Your assignment: Tally the lines of the data below that contain the string "sind". Give the tally and nothing else.

Task material:
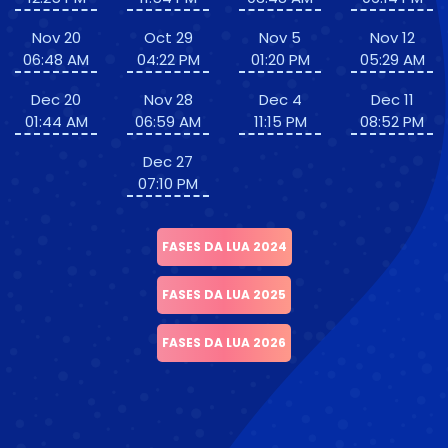
Nov 20
Oct 29
Nov 5
Nov 12
06:48 AM
04:22 PM
01:20 PM
05:29 AM
Dec 20
Nov 28
Dec 4
Dec 11
01:44 AM
06:59 AM
11:15 PM
08:52 PM
Dec 27
07:10 PM
FASES DA LUA 2024
FASES DA LUA 2025
FASES DA LUA 2026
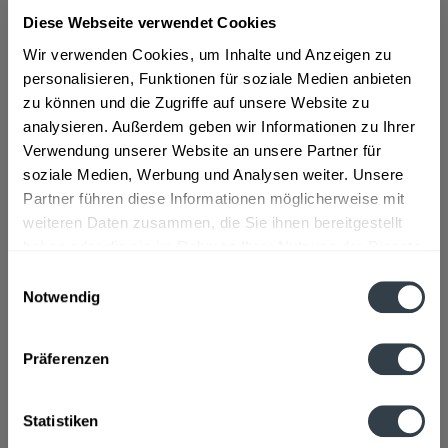
Diese Webseite verwendet Cookies
ab 2,00 € *
Wir verwenden Cookies, um Inhalte und Anzeigen zu
Inhalt:
1 Stück
personalisieren, Funktionen für soziale Medien anbieten
inkl. MwSt.
ggf. zzgl. Erschwerniszuschlag
zu können und die Zugriffe auf unsere Website zu
Vorrätig
analysieren. Außerdem geben wir Informationen zu Ihrer
Verwendung unserer Website an unsere Partner für
In den
Warenkorb
soziale Medien, Werbung und Analysen weiter. Unsere
Partner führen diese Informationen möglicherweise mit
weiteren Daten zusammen, die Sie ihnen bereitgestellt
Artikel-Nr.:
37102
haben oder die sie im Rahmen Ihrer Nutzung der Dienste
Verfügbar in:
gesammelt haben.
Einwilligungsauswahl
Notwendig
Beschreibung
Datenschutzbestimmungen
mehr
Präferenzen
Hersteller
Coca-Cola Erfrischungsgetränke GmbH, Stralauer Allee 4, D-
Statistiken
10245 Berlin, Tel. ++49 (30) 9204-01
mehr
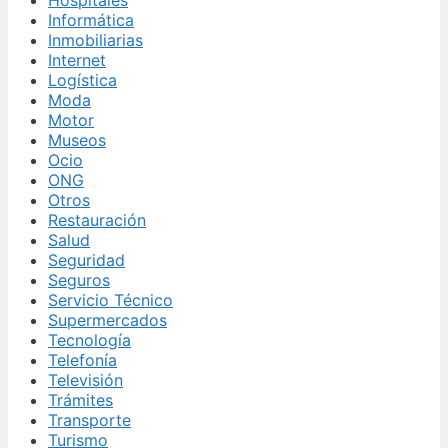
Informática
Inmobiliarias
Internet
Logística
Moda
Motor
Museos
Ocio
ONG
Otros
Restauración
Salud
Seguridad
Seguros
Servicio Técnico
Supermercados
Tecnología
Telefonía
Televisión
Trámites
Transporte
Turismo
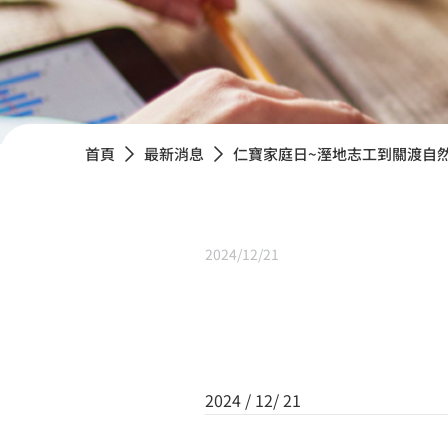
20
首頁
最新消息
仁寶家庭日~溼地志工到關渡自
2024/12/21
2024 / 12/ 21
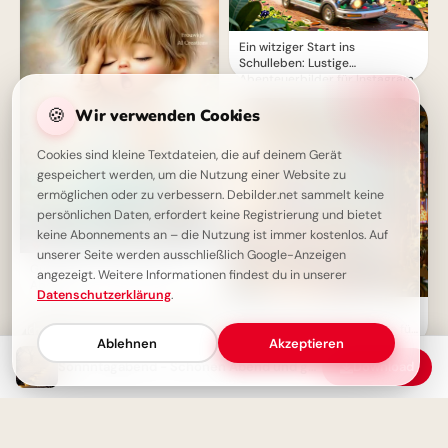
Ein witziger Start ins
Schulleben: Lustige
Abenteuerbilder für Instagram
🍪
Wir verwenden Cookies
Cookies sind kleine Textdateien, die auf deinem Gerät
gespeichert werden, um die Nutzung einer Website zu
ermöglichen oder zu verbessern. Debilder.net sammelt keine
persönlichen Daten, erfordert keine Registrierung und bietet
keine Abonnements an – die Nutzung ist immer kostenlos. Auf
unserer Seite werden ausschließlich Google-Anzeigen
Gute Nacht - Gemütlicher
angezeigt. Weitere Informationen findest du in unserer
Abend
Datenschutzerklärung
.
Bildung beginnt jetzt:
Spannende Schulerlebnisse für
Ablehnen
Akzeptieren
Snapchat!
Sonnntagabend - Schönen Abend und gute Nacht
Download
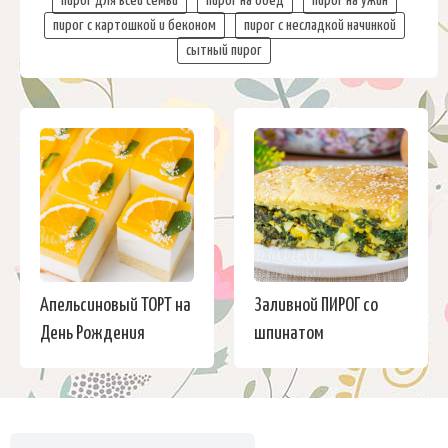
пирог для всей семьи
пирог на обед
пирог на ужин
пирог с картошкой и беконом
пирог с несладкой начинкой
сытный пирог
Апельсиновый ТОРТ на
Заливной ПИРОГ со
День Рождения
шпинатом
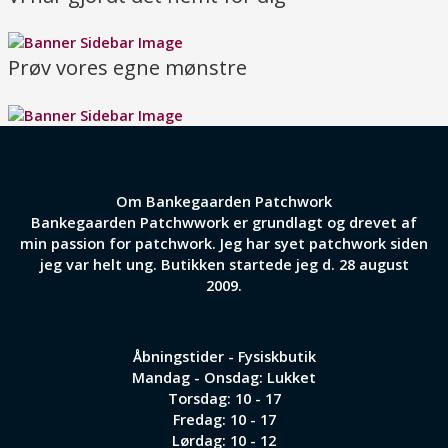
Prøv vores egne mønstre
Om Bankegaarden Patchwork
Bankegaarden Patchwwork er grundlagt og drevet af
min passion for patchwork. Jeg har syet patchwork siden
jeg var helt ung. Butikken startede jeg d. 28 august
2009.
Åbningstider - Fysiskbutik
Mandag - Onsdag: Lukket
Torsdag: 10 - 17
Fredag: 10 - 17
Lørdag: 10 - 12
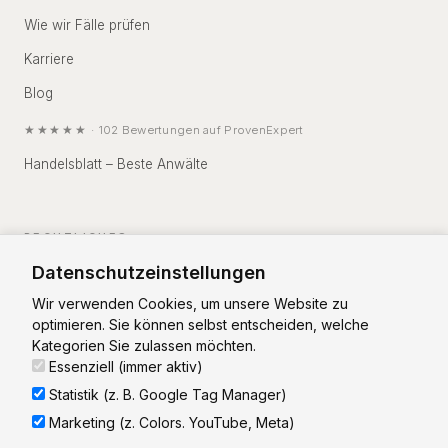
Wie wir Fälle prüfen
Karriere
Blog
★★★★★
·
102
Bewertungen auf
ProvenExpert
Handelsblatt – Beste Anwälte
RECHTLICHES
Datenschutzeinstellungen
Impressum
Wir verwenden Cookies, um unsere Website zu
Datenschutz
optimieren. Sie können selbst entscheiden, welche
Kategorien Sie zulassen möchten.
Essenziell (immer aktiv)
Statistik (z. B. Google Tag Manager)
Marketing (z. Colors. YouTube, Meta)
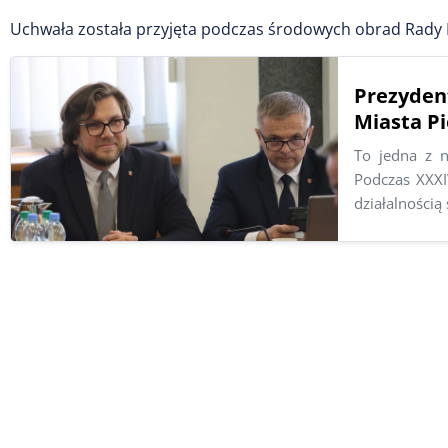
Uchwała została przyjęta podczas środowych obrad Rady Mi
Prezyden
Miasta P
To jedna z n
Podczas XXXI
działalności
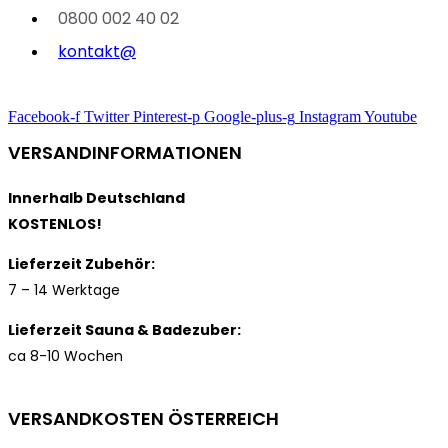
0800 002 40 02
kontakt@
Facebook-f
Twitter
Pinterest-p
Google-plus-g
Instagram
Youtube
VERSANDINFORMATIONEN
Innerhalb Deutschland
KOSTENLOS!
Lieferzeit Zubehör:
7 – 14 Werktage
Lieferzeit Sauna & Badezuber:
ca 8-10 Wochen
VERSANDKOSTEN ÖSTERREICH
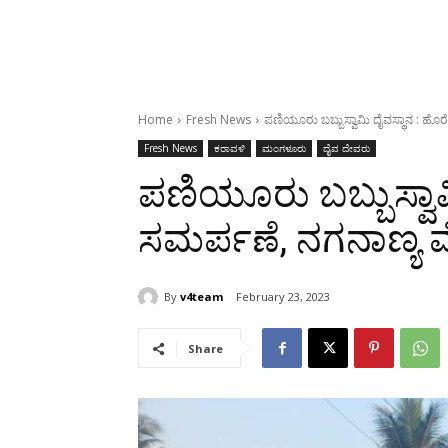
Home
Fresh News
ಪಣಿಯೂರು ಬಬ್ಬುಸ್ವಾಮಿ ದೈವಸ್ಥಾನ : ಹೊರ
Fresh News
ಕರಾವಳಿ
ಮಂಗಳೂರು
ದೈವ ದೇವರು
ಪಣಿಯೂರು ಬಬ್ಬುಸ್ವಾಮಿ
ಸಮರ್ಪಣೆ, ನಗನಾಣ್ಯ 
By
v4team
February 23, 2023
Share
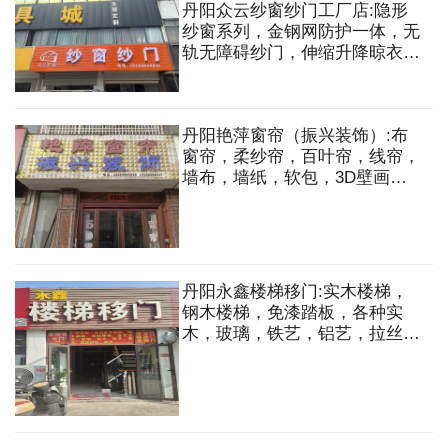
丹阳众云纱窗纱门工厂店:隐形
纱窗系列，金钢网防护一体，无
轨无障碍纱门，伸缩升降晾衣
架，隐形式防护网等
丹阳艳萍窗帘（振兴装饰）:布
窗帘，柔纱帘，百叶帘，线帘，
墙布，墙纸，软包，3D壁画。
家居住宅，办公空间，别墅工
程，设计与施工一站式服务等
丹阳永鑫楼梯移门:实木楼梯，
钢木楼梯，免漆踏板，各种实
木，玻璃，铁艺，铝艺，拉丝护
栏，精品实木，全铝移门，中空
门，淋浴房等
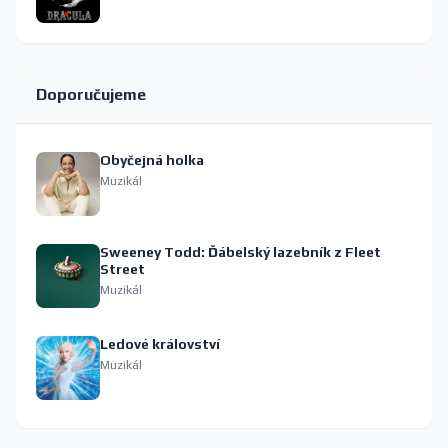
Doporučujeme
Obyčejná holka
Muzikál
Sweeney Todd: Ďábelský lazebník z Fleet
Street
Muzikál
Ledové království
Muzikál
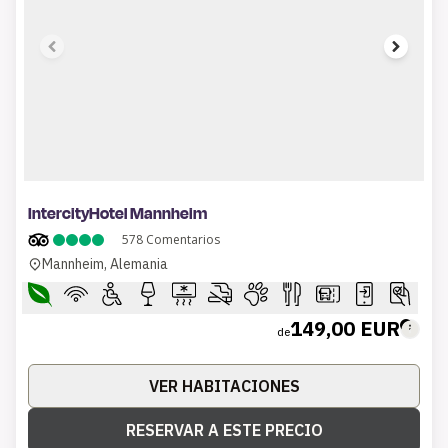
1 of 10
IntercityHotel Mannheim
578
Comentarios
Mannheim, Alemania
149,00 EUR
de
VER HABITACIONES
RESERVAR A ESTE PRECIO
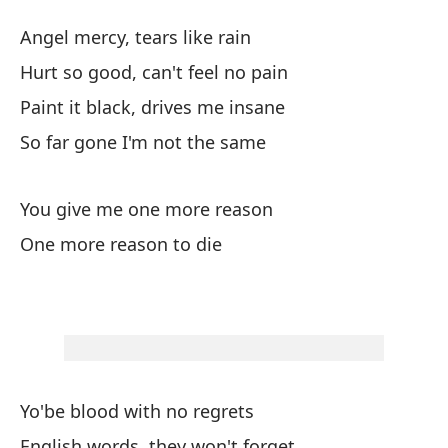
U
Angel mercy, tears like rain
O
Hurt so good, can't feel no pain
Paint it black, drives me insane
Án
So far gone I'm not the same
An
Du
You give me one more reason
Hu
One more reason to die
Pí
Pa
Ta
So
Yo'be blood with no regrets
English words, they won't forget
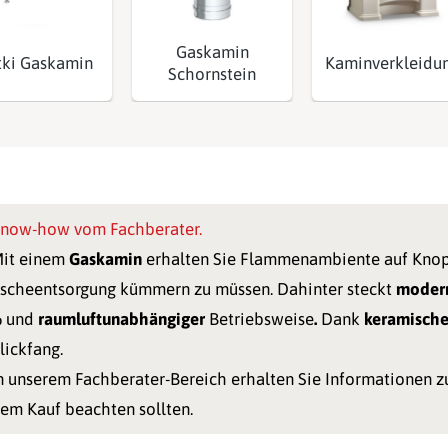
Gaskamin
tki Gaskamin
Kaminverkleidu
Schornstein
now-how vom Fachberater.
it einem
Gaskamin
erhalten Sie Flammenambiente auf Knop
scheentsorgung kümmern zu müssen. Dahinter steckt
modern
%
und
raumluftunabhängiger
Betriebsweise
.
Dank
keramische
lickfang.
n unserem Fachberater-Bereich erhalten Sie Informationen 
em Kauf beachten sollten.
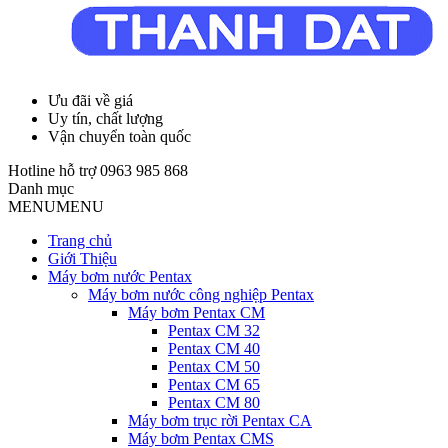
Ưu đãi về giá
Uy tín, chất lượng
Vận chuyển toàn quốc
Hotline hỗ trợ
0963 985 868
Danh mục
MENU
MENU
Trang chủ
Giới Thiệu
Máy bơm nước Pentax
Máy bơm nước công nghiệp Pentax
Máy bơm Pentax CM
Pentax CM 32
Pentax CM 40
Pentax CM 50
Pentax CM 65
Pentax CM 80
Máy bơm trục rời Pentax CA
Máy bơm Pentax CMS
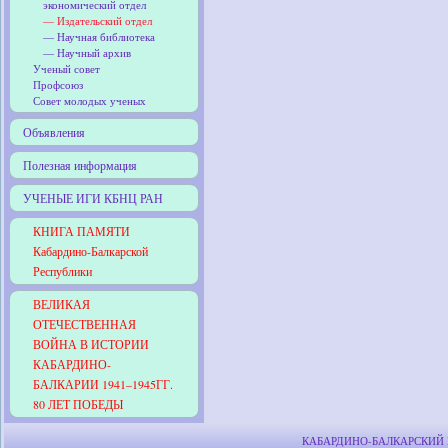
экономический отдел
— Издательский отдел
— Научная библиотека
— Научный архив
Ученый совет
Профсоюз
Совет молодых ученых
Объявления
Полезная информация
УЧЕНЫЕ ИГИ КБНЦ РАН
КНИГА ПАМЯТИ
Кабардино-Балкарской
Республики
ВЕЛИКАЯ
ОТЕЧЕСТВЕННАЯ
ВОЙНА В ИСТОРИИ
КАБАРДИНО-
БАЛКАРИИ 1941–1945ГГ.
80 ЛЕТ ПОБЕДЫ
КАБАРДИНО-БАЛКАРСКИЙ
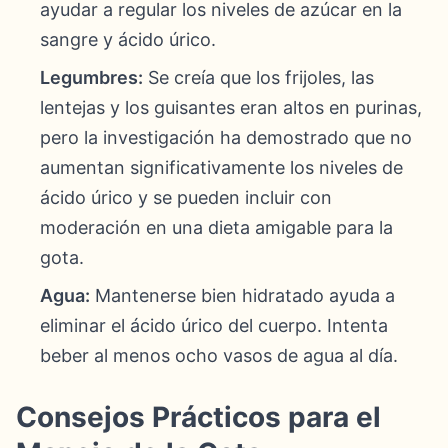
ayudar a regular los niveles de azúcar en la
sangre y ácido úrico.
Legumbres:
Se creía que los frijoles, las
lentejas y los guisantes eran altos en purinas,
pero la investigación ha demostrado que no
aumentan significativamente los niveles de
ácido úrico y se pueden incluir con
moderación en una dieta amigable para la
gota.
Agua:
Mantenerse bien hidratado ayuda a
eliminar el ácido úrico del cuerpo. Intenta
beber al menos ocho vasos de agua al día.
Consejos Prácticos para el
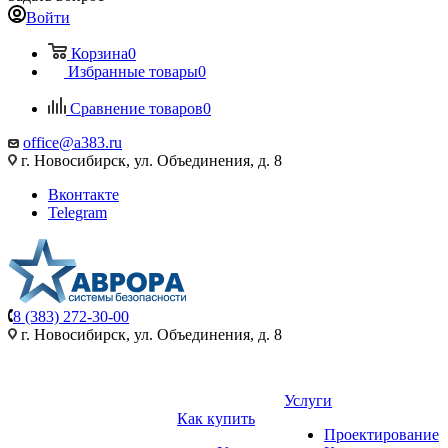
Войти
Корзина
0
Избранные товары
0
Сравнение товаров
0
office@a383.ru
г. Новосибирск, ул. Объединения, д. 8
Вконтакте
Telegram
8 (383) 272-30-00
г. Новосибирск, ул. Объединения, д. 8
Услуги
Как купить
Проектирование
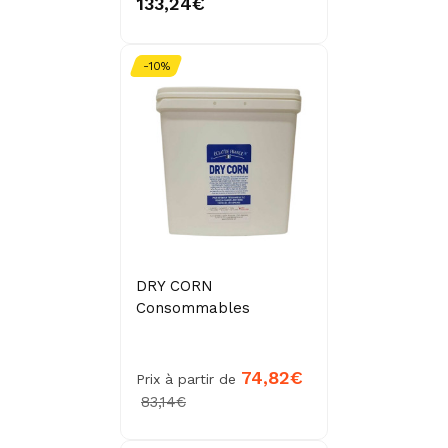
133,24€
-10%
DRY CORN
Consommables
74,82€
Prix à partir de
83,14€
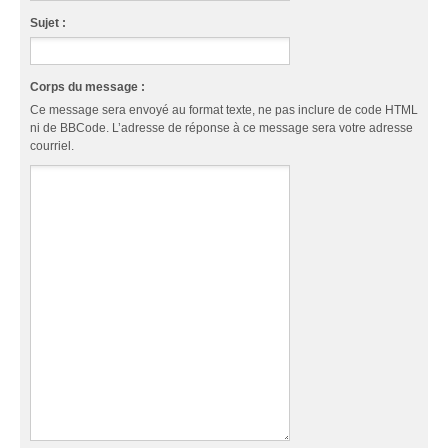
Sujet :
Corps du message :
Ce message sera envoyé au format texte, ne pas inclure de code HTML
ni de BBCode. L’adresse de réponse à ce message sera votre adresse
courriel.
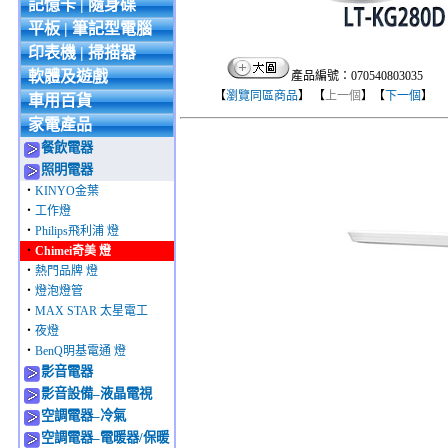
記憶卡 | 隨身碟
平板 | 筆記型電腦
印表機 | 掃描器
軟體及遊戲
產品編號：070540803035
【
瀏覽同區商品
】 【
上一個
】【
下一個
】
車用百貨
家電產品
餐飲電器
照明電器
‧
KINYO金葉
‧
工作燈
‧
Philips飛利浦 燈
‧
Chimei奇美 燈
‧
熱門品牌 燈
‧
燈泡燈管
‧
MAX STAR 太星電工
‧
夜燈
‧
BenQ明基電通 燈
影音電器
影音設備–液晶電視
空調電器–冷氣
空調電器–電暖器/保暖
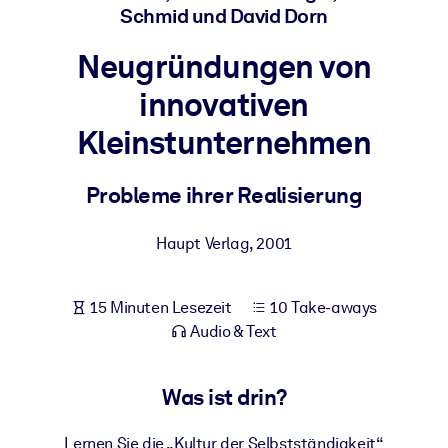
Schmid und David Dorn
Gesundheit & Wohlbefinden
Bauen Sie eine gesunde und resiliente Belegschaft auf.
Neugründungen von
innovativen
NACH SYSTEM
Kleinstunternehmen
Für LMS/LXP
Integrieren Sie kompaktes, verifiziertes Wissen in Ihr LMS/LXP für
Probleme ihrer Realisierung
bessere Lernergebnisse.
Für Unternehmensbibliotheken
Haupt Verlag
,
2001
Bereichern Sie Ihre Unternehmensbibliothek mit
vertrauenswürdigem, praxisnahem Business-Wissen.
15 Minuten Lesezeit
10 Take-aways
Für KI-Systeme
Audio & Text
Nutzen Sie verlässliches, strukturiertes Wissen, um die Ergebnisse
Ihrer KI-Systeme zu optimieren.
Was ist drin?
Lernen Sie die „Kultur der Selbstständigkeit“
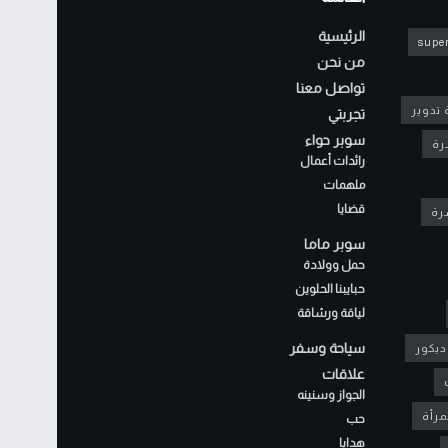
الرئيسية
super
من نحن
تواصل معنا
 تدوير
تجربتي
سوبر حواء
رة
رائدات أعمال
ملهمات
قضايا
شرة
سوبر ماما
حمل وولادة
حبايبنا الحلوين
لياقة ورشاقة
سياحة وسفر
ديكور
علاقات
الجواز وسنينه
مرأة
حب
هدايا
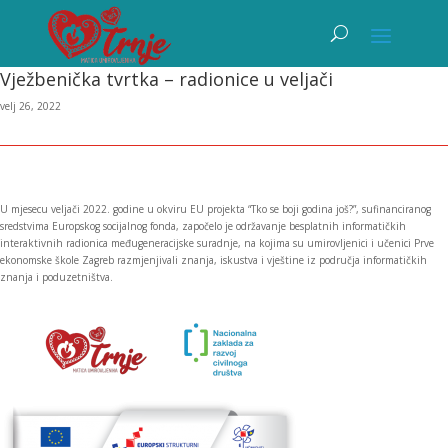
Vježbenička tvrtka – radionice u veljači
velj 26, 2022
U mjesecu veljači 2022. godine u okviru EU projekta “Tko se boji godina još?”, sufinanciranog
sredstvima Europskog socijalnog fonda, započelo je održavanje besplatnih informatičkih
interaktivnih radionica međugeneracijske suradnje, na kojima su umirovljenici i učenici Prve
ekonomske škole Zagreb razmjenjivali znanja, iskustva i vještine iz područja informatičkih
znanja i poduzetništva.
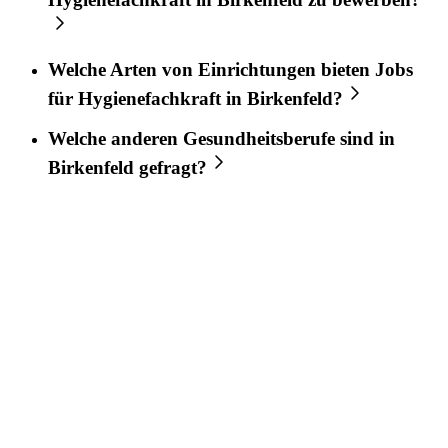
Welche Arten von Einrichtungen bieten Jobs
für
Hygienefachkraft
in
Birkenfeld
?
Welche anderen Gesundheitsberufe sind in
Birkenfeld
gefragt?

Worked solution: 2